## Aim of the task
For the records below, output word for word the lines from the one with "Returns and Refunds" up to and including the one with "contributors.". No pictures.

## Study material
= Beginning of Section =
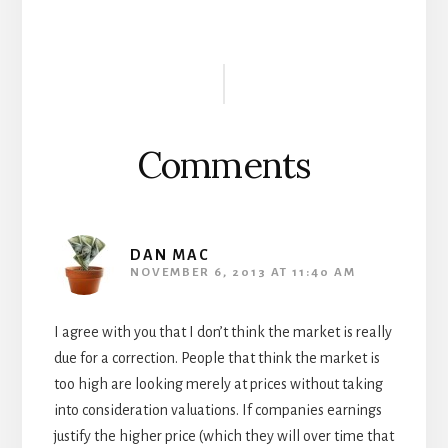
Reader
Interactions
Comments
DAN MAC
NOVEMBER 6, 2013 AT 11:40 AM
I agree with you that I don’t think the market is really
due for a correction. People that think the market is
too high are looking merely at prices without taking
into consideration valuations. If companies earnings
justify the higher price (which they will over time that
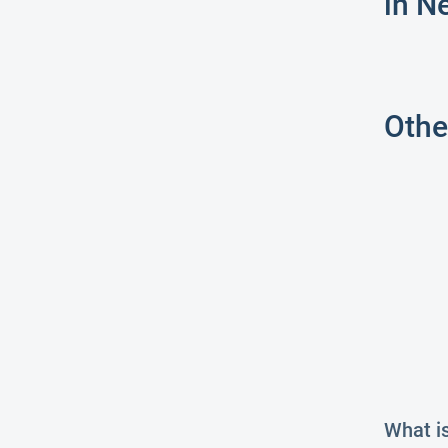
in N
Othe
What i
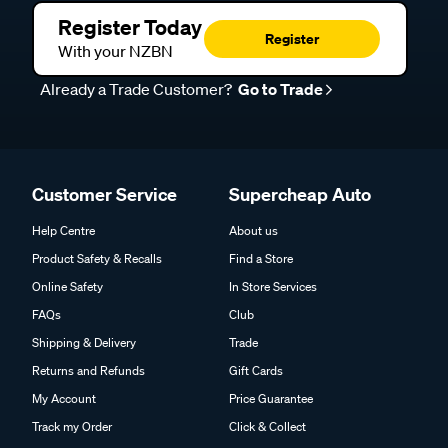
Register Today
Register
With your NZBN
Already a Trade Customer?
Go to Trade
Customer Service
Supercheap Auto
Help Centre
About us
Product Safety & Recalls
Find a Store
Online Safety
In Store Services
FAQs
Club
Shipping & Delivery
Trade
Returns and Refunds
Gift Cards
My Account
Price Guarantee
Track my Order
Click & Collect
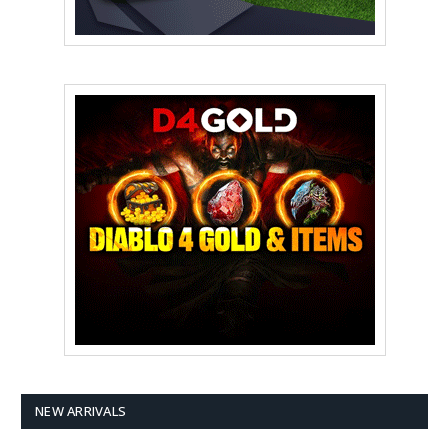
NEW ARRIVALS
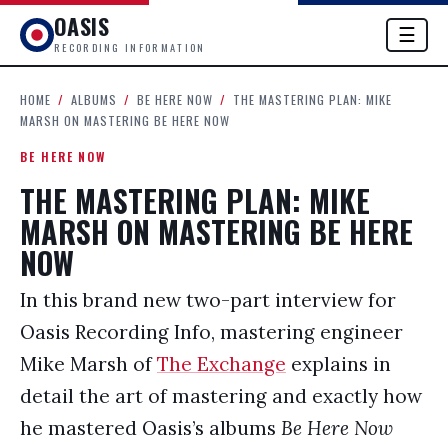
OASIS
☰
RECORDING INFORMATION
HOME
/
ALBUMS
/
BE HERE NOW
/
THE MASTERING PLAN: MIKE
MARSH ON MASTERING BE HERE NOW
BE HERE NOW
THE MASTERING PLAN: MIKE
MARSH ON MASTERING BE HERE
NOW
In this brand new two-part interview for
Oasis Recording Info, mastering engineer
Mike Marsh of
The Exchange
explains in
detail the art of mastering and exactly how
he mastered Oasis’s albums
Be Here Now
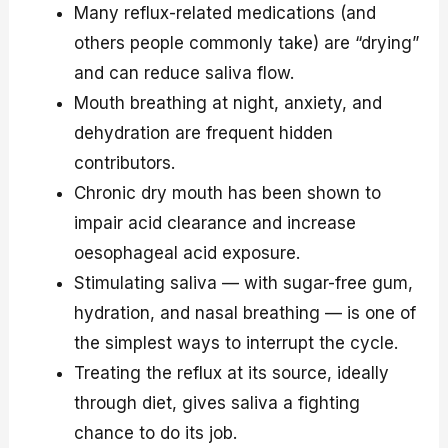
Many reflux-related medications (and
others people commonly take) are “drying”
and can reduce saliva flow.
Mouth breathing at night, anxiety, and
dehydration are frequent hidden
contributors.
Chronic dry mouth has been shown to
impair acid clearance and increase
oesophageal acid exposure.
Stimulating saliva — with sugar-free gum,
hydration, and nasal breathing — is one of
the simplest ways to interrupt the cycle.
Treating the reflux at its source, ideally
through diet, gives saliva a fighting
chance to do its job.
= End of Section =
= Beginning of Section =
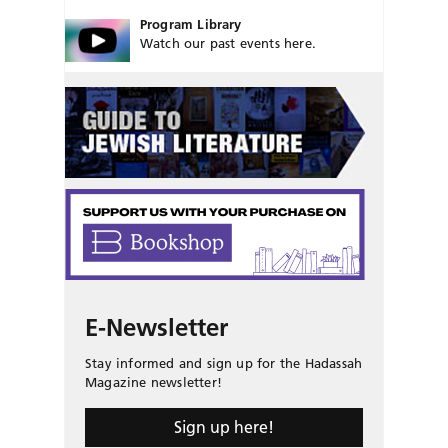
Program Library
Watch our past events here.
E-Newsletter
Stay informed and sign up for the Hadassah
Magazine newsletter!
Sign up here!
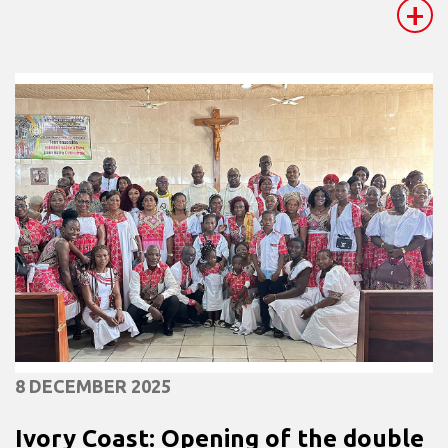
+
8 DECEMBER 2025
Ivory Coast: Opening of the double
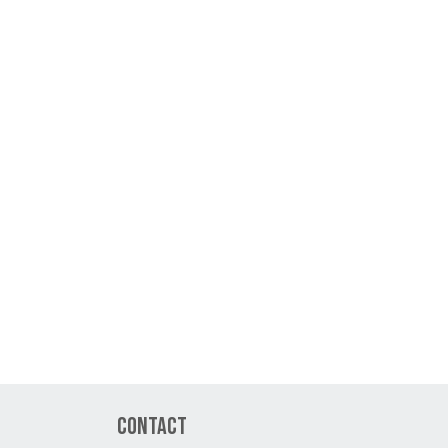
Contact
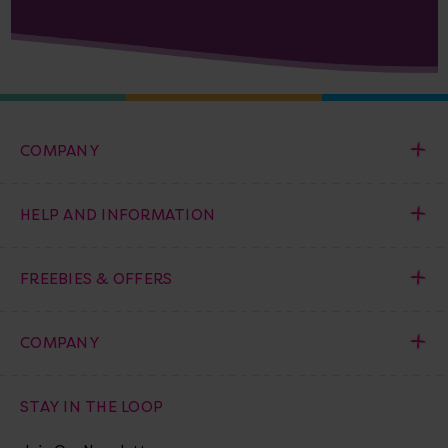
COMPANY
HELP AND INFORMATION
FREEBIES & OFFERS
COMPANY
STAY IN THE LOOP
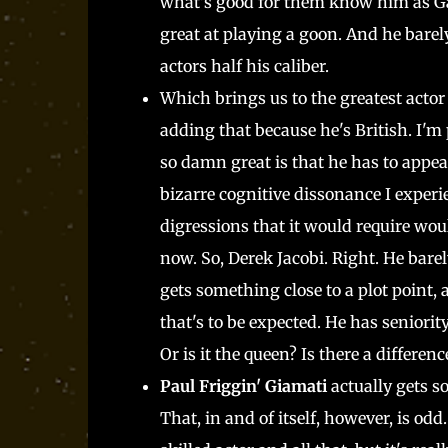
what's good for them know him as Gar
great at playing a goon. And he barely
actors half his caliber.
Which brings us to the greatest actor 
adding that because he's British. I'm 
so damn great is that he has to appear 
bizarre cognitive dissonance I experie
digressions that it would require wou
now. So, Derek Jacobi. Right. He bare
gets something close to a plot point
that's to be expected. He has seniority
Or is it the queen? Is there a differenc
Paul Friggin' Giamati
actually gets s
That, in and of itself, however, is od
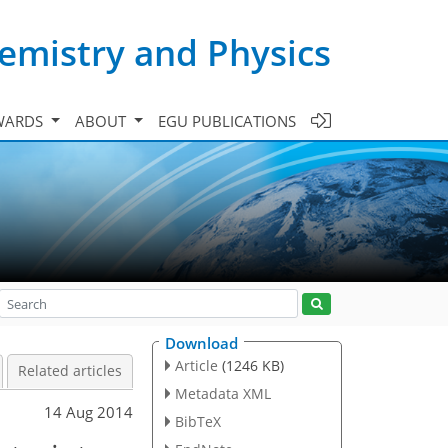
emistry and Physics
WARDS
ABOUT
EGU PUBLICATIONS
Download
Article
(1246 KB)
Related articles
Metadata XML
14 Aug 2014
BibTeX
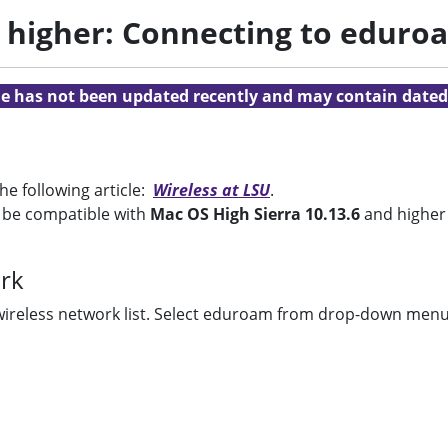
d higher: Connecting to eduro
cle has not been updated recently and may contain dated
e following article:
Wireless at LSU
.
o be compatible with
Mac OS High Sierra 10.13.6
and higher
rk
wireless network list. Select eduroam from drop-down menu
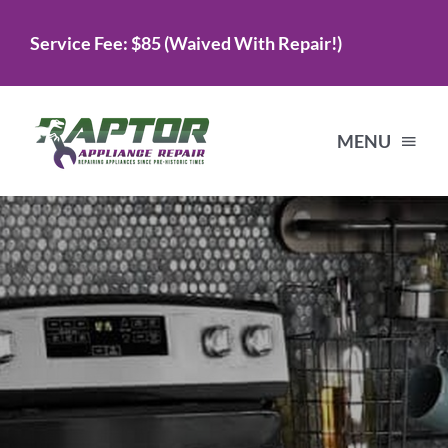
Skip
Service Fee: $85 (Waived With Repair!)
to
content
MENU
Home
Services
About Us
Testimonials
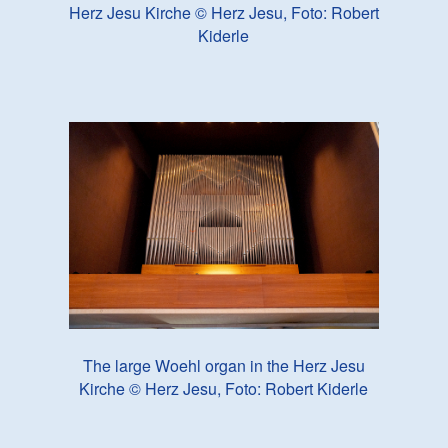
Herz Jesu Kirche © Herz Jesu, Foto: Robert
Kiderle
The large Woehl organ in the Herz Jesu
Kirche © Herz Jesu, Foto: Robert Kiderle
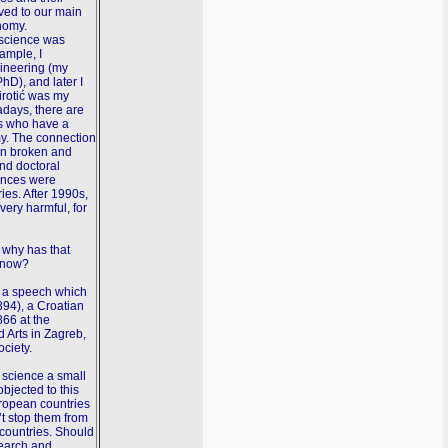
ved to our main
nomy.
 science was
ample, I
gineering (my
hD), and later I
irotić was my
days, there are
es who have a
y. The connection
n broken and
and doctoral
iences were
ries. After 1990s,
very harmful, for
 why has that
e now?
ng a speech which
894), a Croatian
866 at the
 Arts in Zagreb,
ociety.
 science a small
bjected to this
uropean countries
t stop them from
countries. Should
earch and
= End of Section =
## Result below
Returns and Refunds
Gift Cards
My Account
Price Guarantee
Track my Order
Click & Collect
NEW ARRIVALS
OASIS
☰
RECORDING INFORMATION
HOME
/
ALBUMS
/
BE HERE NOW
/
THE MASTERING PLAN: MIKE
MARSH ON MASTERING BE HERE NOW
BE HERE NOW
THE MASTERING PLAN: MIKE
MARSH ON MASTERING BE HERE
NOW
In this brand new two-part interview for
Oasis Recording Info, mastering engineer
Mike Marsh of
The Exchange
explains in
detail the art of mastering and exactly how
he mastered Oasis’s albums
Be Here Now
Many reflux-related medications (and
others people commonly take) are “drying”
and can reduce saliva flow.
Mouth breathing at night, anxiety, and
dehydration are frequent hidden
contributors.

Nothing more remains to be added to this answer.